Он вышел из магазина и завел «харлей». Вроде бы следовало остановиться у магазина спортивных товаров
На выезде из города он оглянулся и увидел высоко, по другую его сторону, смотровую площадку, но не палатку. Это было к лучшему, потому что…
Взгляд Ларри вернулся к дороге, и от ужаса сердце чуть не выпрыгнуло у него из груди. Пикап «интернэшнл-харвестер» с прицепом для перевозки лошадей резко ушел в сторону, чтобы избежать столкновения с другим автомобилем, и прицеп перевернулся. А он, Ларри, ехал прямиком в этот прицеп, потому что не смотрел на дорогу.
Он резко вывернул руль вправо, его правый ботинок чиркнул по асфальту, и ему почти удалось избежать столкновения. Но левая подножка зацепила задний бампер прицепа и выдернула мотоцикл из-под Ларри. Он с грохотом приземлился на обочину шоссе. Двигатель «харлея» за его спиной поработал еще несколько секунд, потом заглох.
– Ты как? – громко спросил Ларри.
Слава Богу, скорость не превышала двадцати миль в час. Слава Богу, Рита не сидела на заднем сиденье, иначе она бы сейчас билась в истерике. Разумеется, будь Рита с ним, он бы не оглядывался, а ЗБД – занимался бы делом, для тех, кто не понял.
– Все в порядке, – так же громко ответил он себе, хотя еще не был в этом уверен. Сел. Тишина навалилась на него – иногда он буквально чувствовал ее давление. Было так тихо, что человек мог сойти с ума, просто подумав об этом. В такие моменты он бы порадовался даже рыданиям Риты. Перед глазами вдруг заплясали яркие огоньки, и Ларри испугался, что сейчас лишится чувств. Я получил тяжелую травму, подумал он. Через минуту, когда пройдет шок, я это почувствую. Почувствую, что сильно порезался или что-то в этом роде, и кто наложит мне жгут?

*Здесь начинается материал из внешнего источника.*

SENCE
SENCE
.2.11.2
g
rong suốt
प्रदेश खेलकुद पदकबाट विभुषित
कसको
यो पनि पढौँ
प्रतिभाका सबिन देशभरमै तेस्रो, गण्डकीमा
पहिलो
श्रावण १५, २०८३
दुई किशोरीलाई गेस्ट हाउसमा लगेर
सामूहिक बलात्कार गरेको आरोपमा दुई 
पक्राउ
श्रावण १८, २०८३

Но угроза обморока миновала, Ларри решил, что, судя по всему, легко отделался. Ободрал обе ладони, и на его новых брюках, на правом колене, появилась дыра – колено он тоже ободрал, – но речь шла о царапинах, сущей ерунде. Любой мог свалиться с мотоцикла, такое хоть раз случается с каждым мотоциклистом.
Однако теперь он знал, чем все могло закончиться. Он мог удариться головой и раздробить череп – и тогда лежал бы здесь под ярким солнцем, пока бы не умер. Или не утонул в собственной блевоте, совсем как его ныне покойная подруга.
Нетвердой походкой он подошел к «харлею» и поднял его. Никаких повреждений не обнаружил, но теперь мотоцикл выглядел иначе. Раньше Ларри имел дело с пленяющей взгляд машиной, которая решала две задачи: доставляла из пункта А в пункт Б и позволяла почувствовать себя Джеймсом Дином или Джеком Николсоном в «“Ангелах ада” на колесах». Но теперь хромированные детали улыбались ему, как балаганный зазывала, словно приглашая подойти и посмотреть, а достанет ли ему духа продолжить путь на этом двухколесном монстре.
Мотоцикл завелся с третьего пинка, и Ларри покинул Беннингтон со скоростью пешехода. Его запястья окольцевали браслеты холодного пота, и никогда, никогда за всю свою жизнь ему так не хотелось увидеть другое человеческое лицо.
Но в тот день он никого не встретил.
Во второй половине дня Ларри заставил себя чуть увеличить скорость, однако рука отказывалась дальше открывать дроссель, стоило стрелке спидометра подобраться к двадцати милям, даже если впереди лежала пустая дорога. На окраине Уилмингтона ему встретился магазин спортивных товаров и мотоциклов. Он остановился, взял палатку, мотоциклетные перчатки и шлем, но даже в шлеме не смог заставить себя ехать быстрее двадцати пяти миль в час. Завидев слепой поворот, он сбрасывал скорость, слезал с мотоцикла и катил его. То и дело представлял себя лежащим на обочине и истекающим кровью, обреченным умереть без надежды на помощь.